I was wondering if there’s a way to export directly to csv from Tbx without passing through Excel? Thanks.

Yes, by exporting CSV! So, seen in Export [sic] pane:

The preview pane is for formatted HTML, i.e. how the rendered code looks. So for pure data export always look at the export pane to pre-export preview your template’s result.

I’ve added CSV versions of both the two existing export forms (i.e. outline and pivoted outline). All new templates include ‘CSV’ in their title.
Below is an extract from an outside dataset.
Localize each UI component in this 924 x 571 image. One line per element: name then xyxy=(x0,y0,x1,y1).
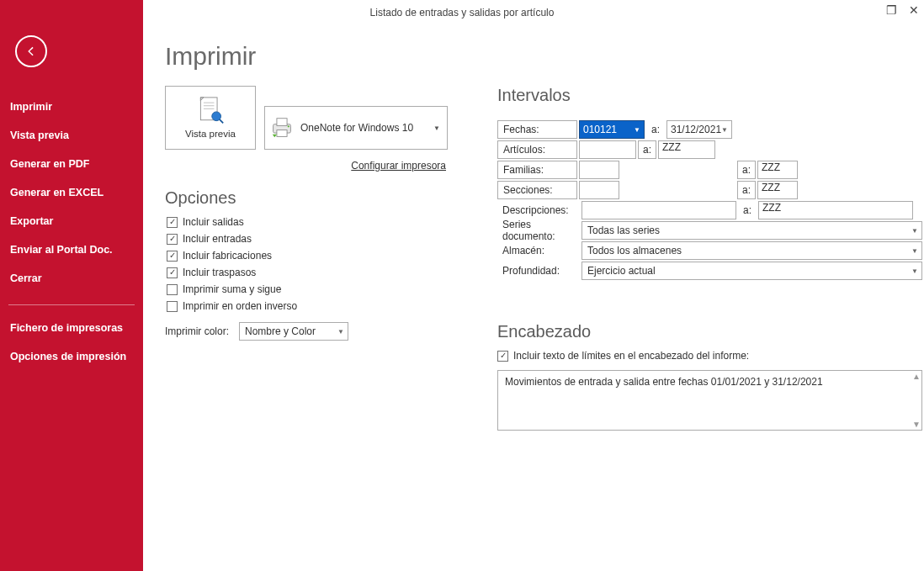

I’ve used a conservative flavour of CSV putting all values in straight double quotes. this allows commas to occur in the exported values (but not straight double quotes).

For good measure i’ve also added TSV (tab-delimted) format template versions too (see ‘TSV’ in template names).

When exporting, select the ‘Soccer Team’ note and file ▸ Export Selected note and when saving the now set a ‘.csv’ file extension for CSV or ‘txt’ for TSV. note the default is ‘.html’ as HTML export is assumed.

This should also answer Can I export JSON/XML/etc… I literally is a matter of:

  • understanding the rules of the format (e.g. XML, like HTML, element attribute values must use straight double quotes).
  • inserting the right formatting characters into the right plasce in the model given by the existing templates.

To help later readers, I’ve extended @satikusala’s earlier template whilst adding the CSV and tab-delim template examples.

TBX L - Soccer Team Pivot Becker-csv.tbx (170.9 KB)

Plus, you may have missed this, Exporting Tabular data as Tab-delim or CSV, that I’d have thought would have given enough of an example to get to the above.

In the “NamesColumnHeadings” you the user need to build the rows in action code but the format is as at the liked document. Indeed, all I did for the the revised demo was to make 2 copies of the 3 existing templates (a pair for outline based and a single for the pivoted table) and replace the HTML with the relevant formatting.